10635 Kayıt Bulundu.
Bize Kabîsa, ona Süfyân, ona Ebu Hâşim, ona Ebu Miclez, ona da Kays b. Ubâd ona da Ebu Zer (ra) şöyle rivayet etmiştir: "Şu iki gurup, Rableri hakkında çekişen iki hasımdır" (Hac, 19) ayeti Kureyş'ten altı kişi -Ali, Hamza, Ubeyde b. Hâris ile Şeybe b. Rabâ, Utbe b. Rabîa ve Velid b. Utbe- hakkında inmiştir.
Bize İshak b. İbrahim es-Savvâf, ona Sedûs oğullarının azatlısı ve Dubey'a oğullarında ikamet eden Yusuf b. Yakub, ona Süleyman et-Teymî, ona Ebu Miclez, ona Kays b. Ubâd, ona da Ali (ra) şöyle demiştir: "Şu iki gurup, Rableri hakkında çekişen iki hasımdır" (Hac, 19) ayeti bizim hakkımızda indi.

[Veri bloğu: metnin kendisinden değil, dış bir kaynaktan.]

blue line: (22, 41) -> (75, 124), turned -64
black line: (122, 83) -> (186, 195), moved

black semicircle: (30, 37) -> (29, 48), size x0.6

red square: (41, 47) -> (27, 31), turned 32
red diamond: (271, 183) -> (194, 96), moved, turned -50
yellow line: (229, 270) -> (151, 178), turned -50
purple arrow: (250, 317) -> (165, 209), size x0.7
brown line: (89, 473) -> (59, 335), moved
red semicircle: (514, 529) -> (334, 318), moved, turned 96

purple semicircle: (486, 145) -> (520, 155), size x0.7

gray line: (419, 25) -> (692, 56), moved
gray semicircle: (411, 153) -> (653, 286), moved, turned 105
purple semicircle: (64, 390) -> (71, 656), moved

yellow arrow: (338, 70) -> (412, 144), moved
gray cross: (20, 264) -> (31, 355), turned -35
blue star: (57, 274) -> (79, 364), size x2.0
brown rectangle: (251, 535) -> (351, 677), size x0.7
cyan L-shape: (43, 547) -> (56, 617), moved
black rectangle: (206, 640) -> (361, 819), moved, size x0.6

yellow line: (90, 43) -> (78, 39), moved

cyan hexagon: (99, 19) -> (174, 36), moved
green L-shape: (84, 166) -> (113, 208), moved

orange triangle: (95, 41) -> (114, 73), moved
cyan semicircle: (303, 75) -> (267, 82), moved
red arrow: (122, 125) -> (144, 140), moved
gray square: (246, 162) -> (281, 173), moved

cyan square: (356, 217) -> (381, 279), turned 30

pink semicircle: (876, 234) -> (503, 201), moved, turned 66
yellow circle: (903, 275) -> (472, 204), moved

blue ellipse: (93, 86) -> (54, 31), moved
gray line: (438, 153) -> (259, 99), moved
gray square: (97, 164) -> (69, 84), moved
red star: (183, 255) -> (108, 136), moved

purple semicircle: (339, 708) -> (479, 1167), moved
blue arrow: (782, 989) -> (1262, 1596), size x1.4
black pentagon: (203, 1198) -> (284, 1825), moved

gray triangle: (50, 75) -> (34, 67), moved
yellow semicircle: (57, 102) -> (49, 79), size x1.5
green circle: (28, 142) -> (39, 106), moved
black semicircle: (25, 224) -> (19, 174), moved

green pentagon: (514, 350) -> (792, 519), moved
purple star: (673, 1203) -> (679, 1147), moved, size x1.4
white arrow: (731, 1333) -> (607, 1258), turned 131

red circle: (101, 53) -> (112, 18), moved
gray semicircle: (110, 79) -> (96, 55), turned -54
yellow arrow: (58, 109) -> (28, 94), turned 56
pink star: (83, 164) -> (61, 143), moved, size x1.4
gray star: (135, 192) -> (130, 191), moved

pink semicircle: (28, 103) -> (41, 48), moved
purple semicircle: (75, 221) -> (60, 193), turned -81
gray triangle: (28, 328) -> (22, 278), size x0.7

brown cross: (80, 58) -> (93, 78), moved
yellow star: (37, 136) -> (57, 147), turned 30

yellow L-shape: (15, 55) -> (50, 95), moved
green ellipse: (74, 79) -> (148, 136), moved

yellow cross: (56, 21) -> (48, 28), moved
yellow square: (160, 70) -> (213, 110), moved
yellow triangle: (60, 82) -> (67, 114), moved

Bize Yahya b. Cafer, ona Vekî, ona Süfyân, ona Ebu Hâşim, ona Ebu Miclez, ona da Kays b. Ubâd şöyle demiştir: Ben Ebu Zer'i (ra) işittim, yemin ederek “şu âyetler (Hacc, 19-22) Bedir günü birbirleriyle karşılılı cenk edenn bu altı kişi hakkında indi” dedi ve yukarıda geçen hadisteki gibi o altı ismi saydı.
Bize Yakub b. İbrahim, ona Hüşeym, ona Ebu Hâşim, ona Ebu Miclez, ona da Kays b. Ubâd şöyle rivayet etmiştir: Ben Ebu Zer'i "Şu iki gurup, Rableri hakkında çekişen iki hasımdır" (Hac, 19) ayetinin, Bedir Günü karşılıklı çarpışan Hamza, Ali ve Ubeyde b. Hâris ile Utbe b. Rabîa, Şeybe b. Rabîa ve Velid b. Utbe hakkında indiğine yemin ederken işittim.
Bize Abdülaziz b. Abdullah, ona Yusuf b. Mâcişûn, ona Salih b. İbrahim b. Abdurrahman b. Avf, ona babası (İbrahim b. Abdurrahman), ona da dedesi Abdurrahman şöyle demiştir: Ben Ümeyye b. Halef'e bir mektup yazıp karşılıklı birbirimizi himaye etme antlaşması yaptık. Nihayet Bedir günü olunca, -Abdurrahman burada Ümeyye'nin ve oğlunun öldürülüşünü anlattı- Bilal “eğer Ümeyye kurtulursa benim için hiç kurtuluş yoktur” dedi.
Bana İbrahim b. Musa, ona Hişâm b. Yusuf, ona Ma'mer b. Râşid, ona Hişâm, ona da Urve şöyle demiştir: Zübeyir'in bedeninde, biri omuz kökünde olmak üzere üç kılıç yarası vardı. Ben bu kılıç darbelerinin çukuruna parmaklarımı sokup oynardım. Bu yaraların ikisini Bedir gününde, birisini de Yermûk gününde almıştı. Urve der ki: Kardeşim Abdullah b. Zübeyir şehit edildiği zaman Abdulmelik b. Mervân bana “ey Urve, Zübeyir'in kılıcını tanıyor musun?” dedi. Ben de “evet” dedim. Abdülmelik “o kılıçta ne vardı?” dedi. Ben de “kılıcın ağzında bir kırık vardı ki, bu, Bedir günü kırılmıştı” dedim. Abdulmelik “sen doğru söyledin” dedi ve Nâbiğâ'nın “bihinne fulûlun min kırâ'ı'l-ketâibi -onların kılıçlarında, düşmana kılıç çalmaktan dolayı kırıklar vardı” beytini okudu sonra o kılıcı Urve'ye geri verdi. Hişâm der ki: Biz o kılıca aramızda üçbin (dirhem) kıymet takdir ettik. Onu vârislerimizden biri aldı. Ben onu almış olmayı çok arzu ederdim.
Bize Ahmed b. Muhammed, ona Abdullah, ona Hişâm b. Urve, ona babası (Urve b. Zübeyir) şöyle rivayet etmiştir: Yermûk günü, Zübeyir'e “Rumlara güçlü bir saldırı yapsan da biz de seni desteklesek” dediler. Zübeyir “eğer ben saldırırsam, siz sözünüzden cayıp savaşmazsınız” dedi. Onlar “öyle yapmayız” dediler. Zübeyir Rumlara saldırıp saflarını yarıp geçti ama yanında kimse gelmedi. Sonra geri döndü ama kafirler atının eyerini tutup omuz köküne iki darbe vurdular Bu iki geniş yara arasında Bedir harbinde yediği bir darbe de vardı. Urve der ki: Ben çocukken bu üç darbenin yerlerine parmaklarımı sokar, oynardım. Yine Urve der ki: O gün Zübeyir'in yanında on yaşında olan (oğlu) Abdullah b. Zübeyir de vardı. Babası onu bir ata bindirip, (koruması için) başına bir adam dikti.